Tuesday, October 4, 2022

Gov. Diri warns cultural terrorism threatening Ijaws’ language, identity

“We are suffering from what is called environmental terrorism, mainly caused by the oil companies. But there is another terrorism that is threatening us is cultural terrorism.”

• August 14, 2022
Bayelsa State governor, Douye Diri
Bayelsa State governor, Douye Diri

The Bayelsa government has called on community leaders in the state to take deliberate steps to preserve their cultural values to fight moral decadence in society.

Governor Douye Diri made the call at the Onopa community while speaking as guest of honour at this year’s Uge-Adiafa (Yam) Festival of the Atissa people in the Yenagoa local government area.

Mr Diri, represented by Deputy Governor Ewhrudjakpo, expressed concern that the rich cultural heritage, including the language of the Ijaw, was threatened by western values and alien practices.

According to the governor, most of the dialects in the Ijaw land will be extinct if deliberate steps are not taken to safeguard them.
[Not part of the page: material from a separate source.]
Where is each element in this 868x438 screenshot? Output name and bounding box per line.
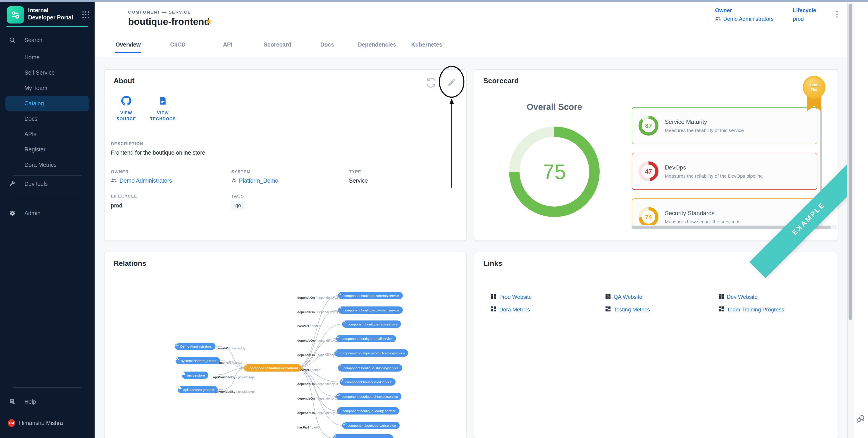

He warned that when people lost their indigenous language, their culture and identity would also be lost.

He noted that although festivals constituted an expression of culture, the erosion of language could eventually lead to the extinction of the culture in the long run.
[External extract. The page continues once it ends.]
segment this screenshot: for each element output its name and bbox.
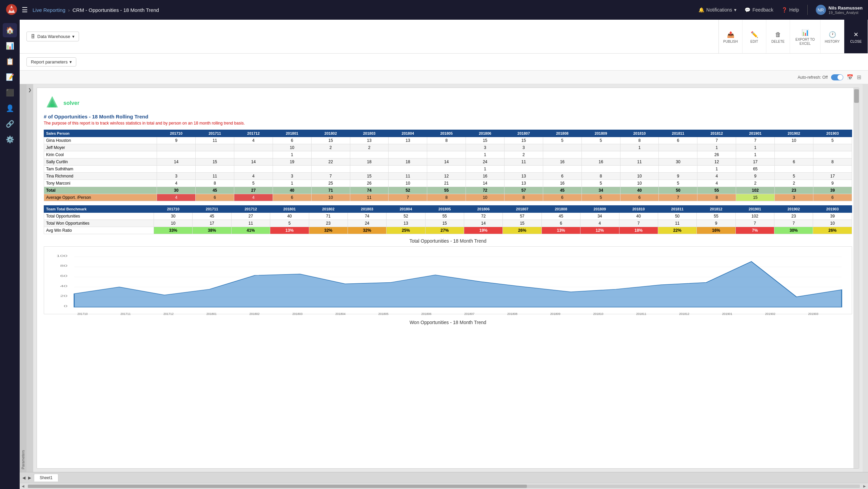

Mr Diri reminded parents and elders about their social and moral obligation to tell their children to be of good character and behaviour and that a culture without respect for elders is no culture at all.

“As a people, we are suffering from what is called environmental terrorism mainly caused by the oil companies. But there is another terrorism that is threatening us is, cultural terrorism. We must know and realise that it is being threatened every day by westernisation. When people lose their culture, they lose their identity. When they lose their language, they have lost their identity,” the Bayelsa governor explained.

He added, “The Ijaw nation, which also consists of the Epie and Atissa kingdoms, should know that we are on the verge of losing our language. So, I want to use this opportunity to call on all of us parents to teach our children our language. Let me also urge our youths to learn how to respect. They must know the boundary between illegality and morality.”

The governor stressed that “a culture without respect is no culture.”